Radha D’Souza and Jonas Staal, Comrades in Extinction, 2022. Kansalaistori Square, Helsinski. Photo: Jonas Staal


Charl Landvreugd, Atlantic Transformerz: Ile de Ngor (still from video), 2014

I was particularly interested in Staal’s look at how indigenous communities contest and resist the ongoing policies of conquest and domination of the planet. For example, he mentions The Red Deal, a book published by the Indigenous coalition the Red Nation that attempts to combine the views championed by Indigenous, Black and leftist people and organisations.

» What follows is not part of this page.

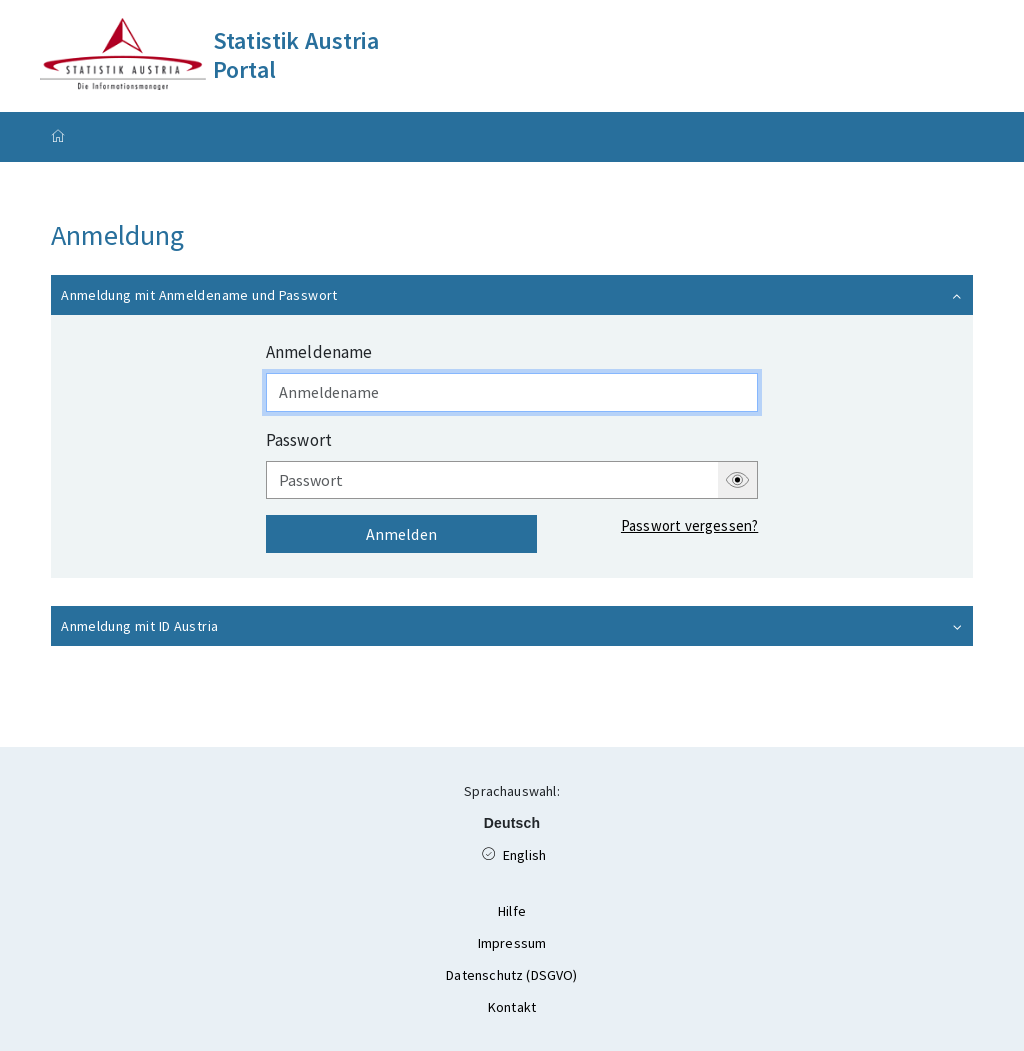 Image resolution: width=1024 pixels, height=1051 pixels. I want to click on Kontakt, so click(512, 1007).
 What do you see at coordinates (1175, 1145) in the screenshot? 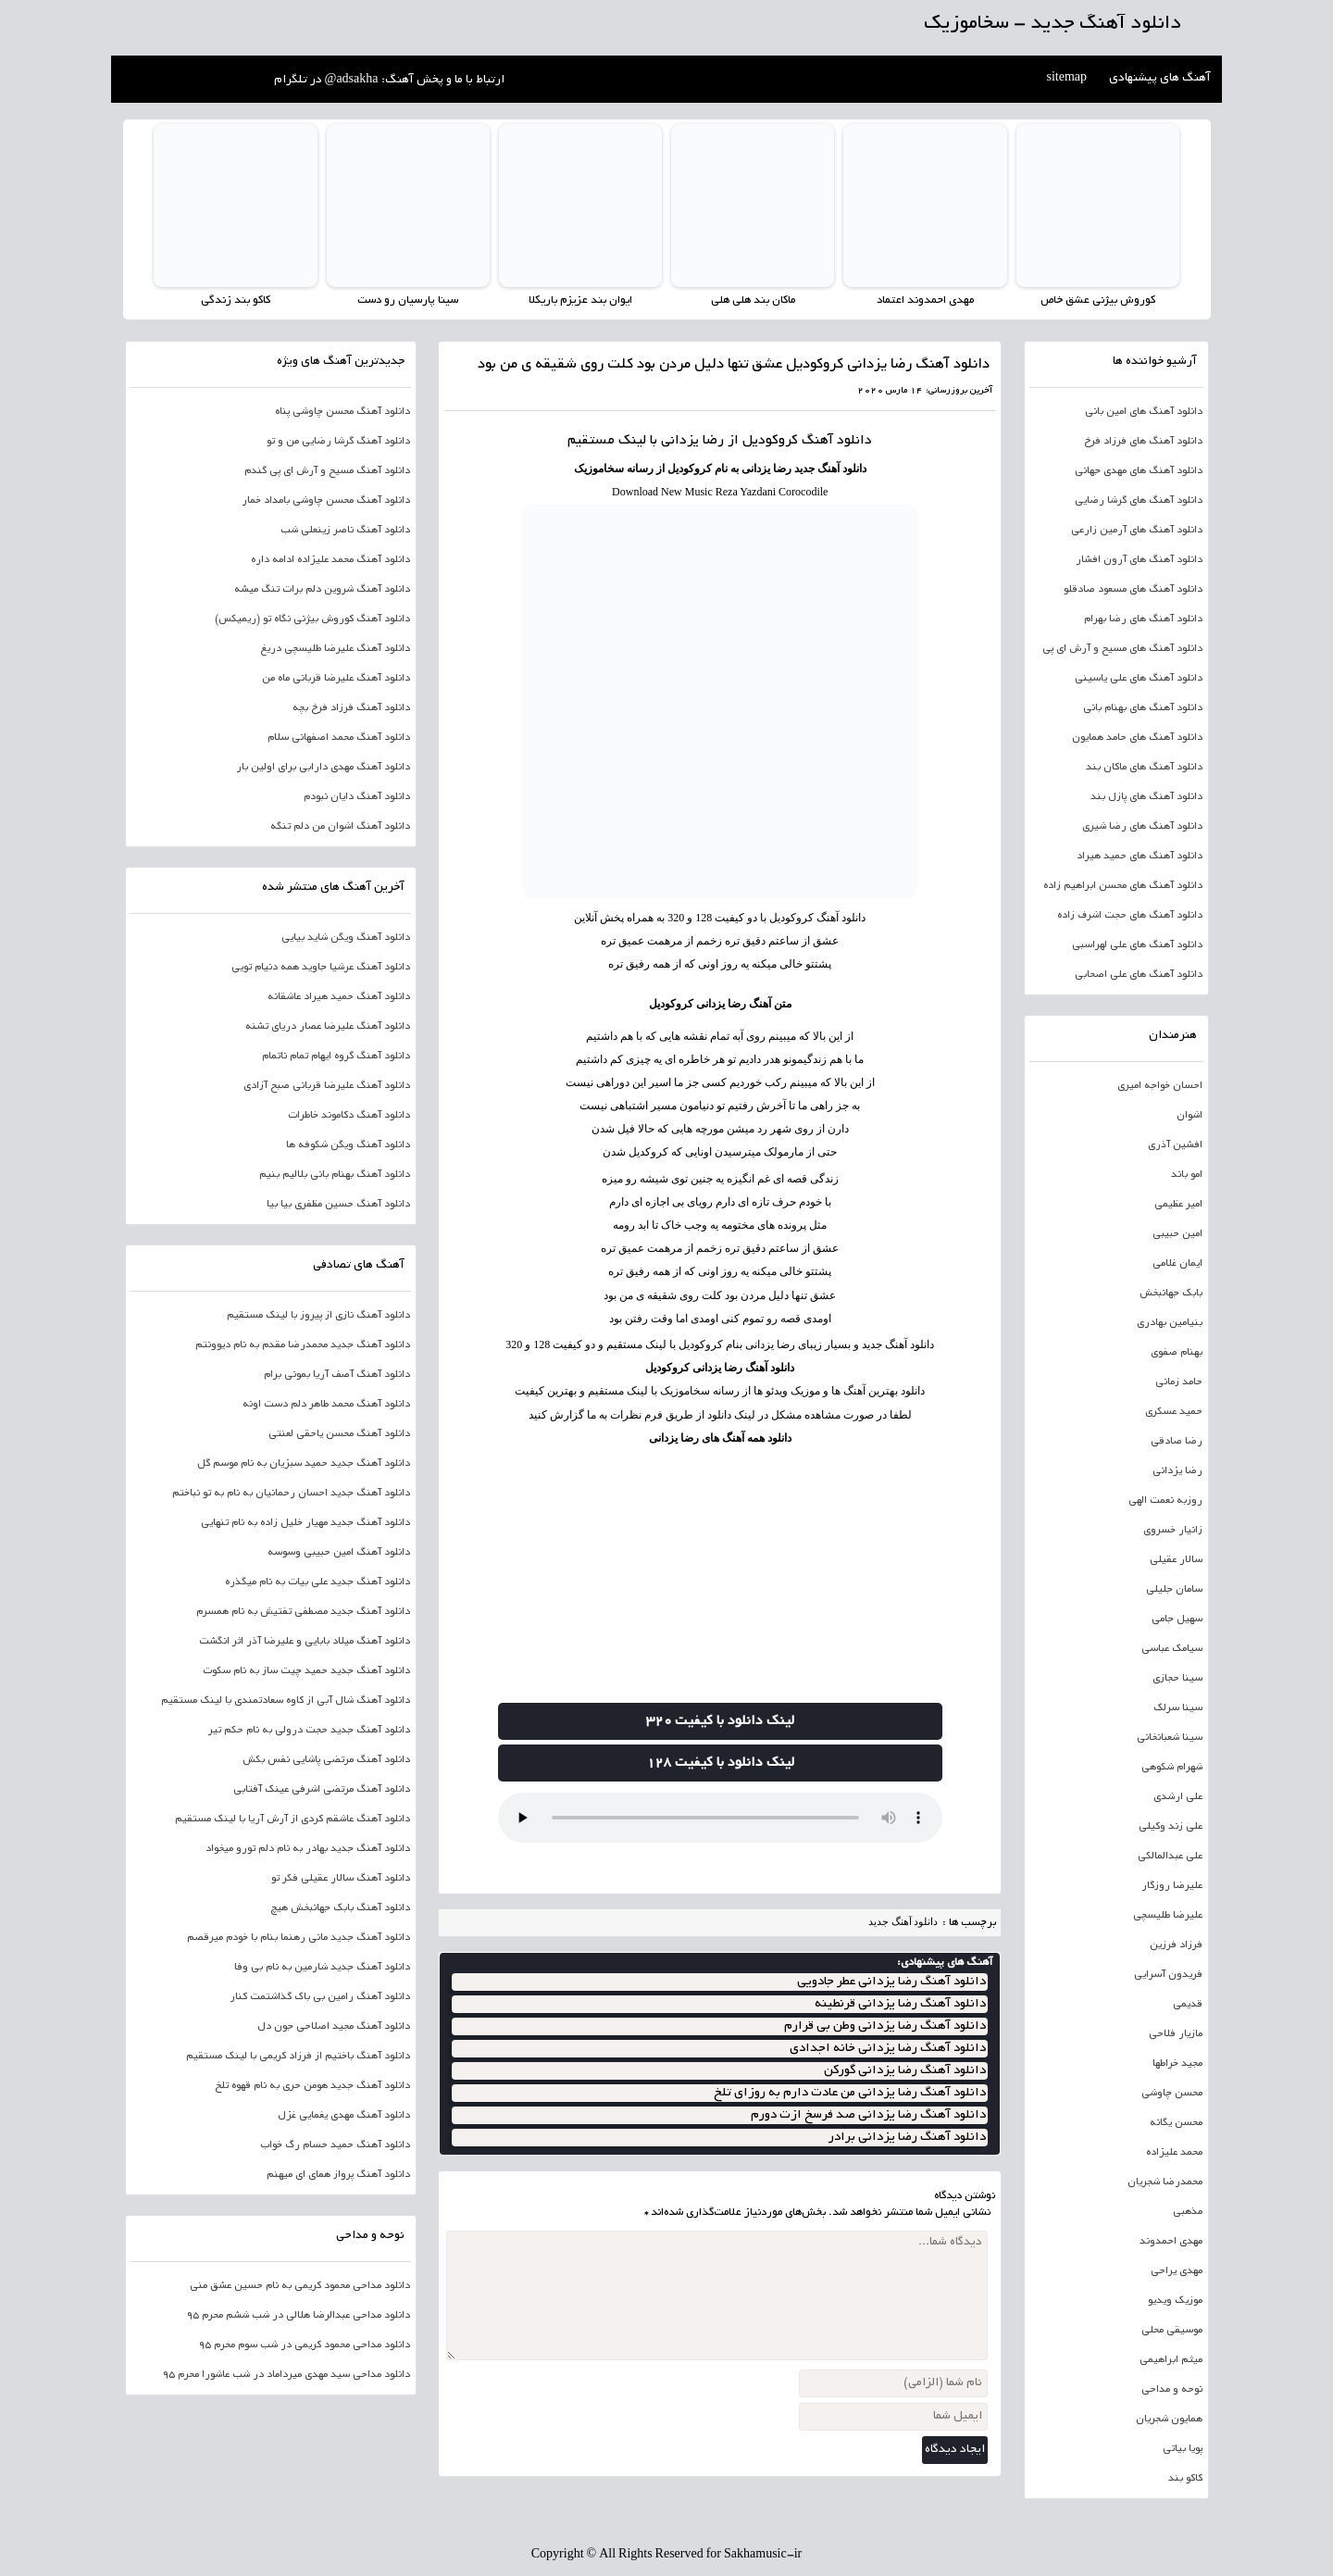 I see `افشین آذری` at bounding box center [1175, 1145].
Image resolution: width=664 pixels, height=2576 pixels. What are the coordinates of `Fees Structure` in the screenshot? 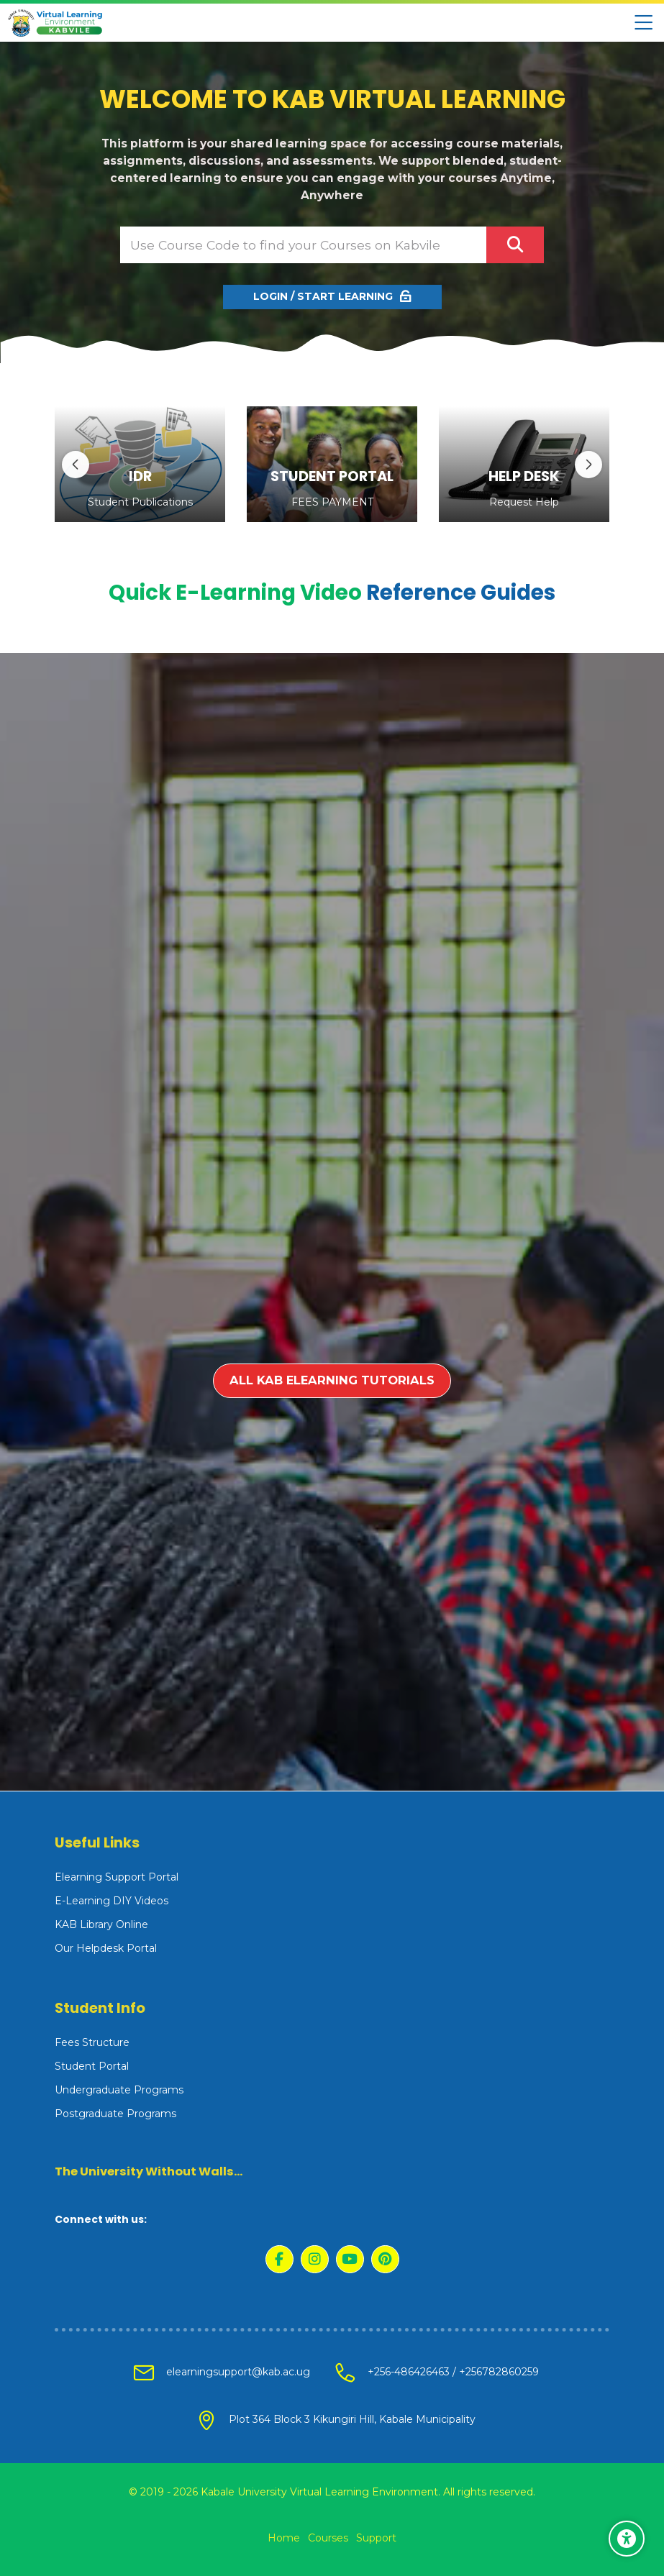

This coalition not only critiques the many blind spots of the “green industry” and the Green New Deal political proposals, but it also calls for a world in which land, resources and nonhuman animals are considered not property, but comrades in the struggle for a biosphere shared by all.

All along the book, the author uses examples from the fields of cinema, TV shows, literature, art, architecture and design, to flesh out each type of climate propaganda.

I loved the forward-thinking tone of the book. It gives readers a glimpse of a world that would be rooted in solidarities, fairness and greater rights for all life forms. It also clear that there’s nothing naive in Staal’s vision. The book also has combative tone. I’ll end with a quote from the book to illustrate what i mean by that:

What needs to be declared extinct is an extractive system, and the concomitant mentality it propagates […] the illusion of growth, the illusion of stability, the illusion of progress, the illusion of individuality and sovereignty. These illusions are what need to go extinct in order not just to organize against extinction but to open the time portals to living worlds beyond extinction.”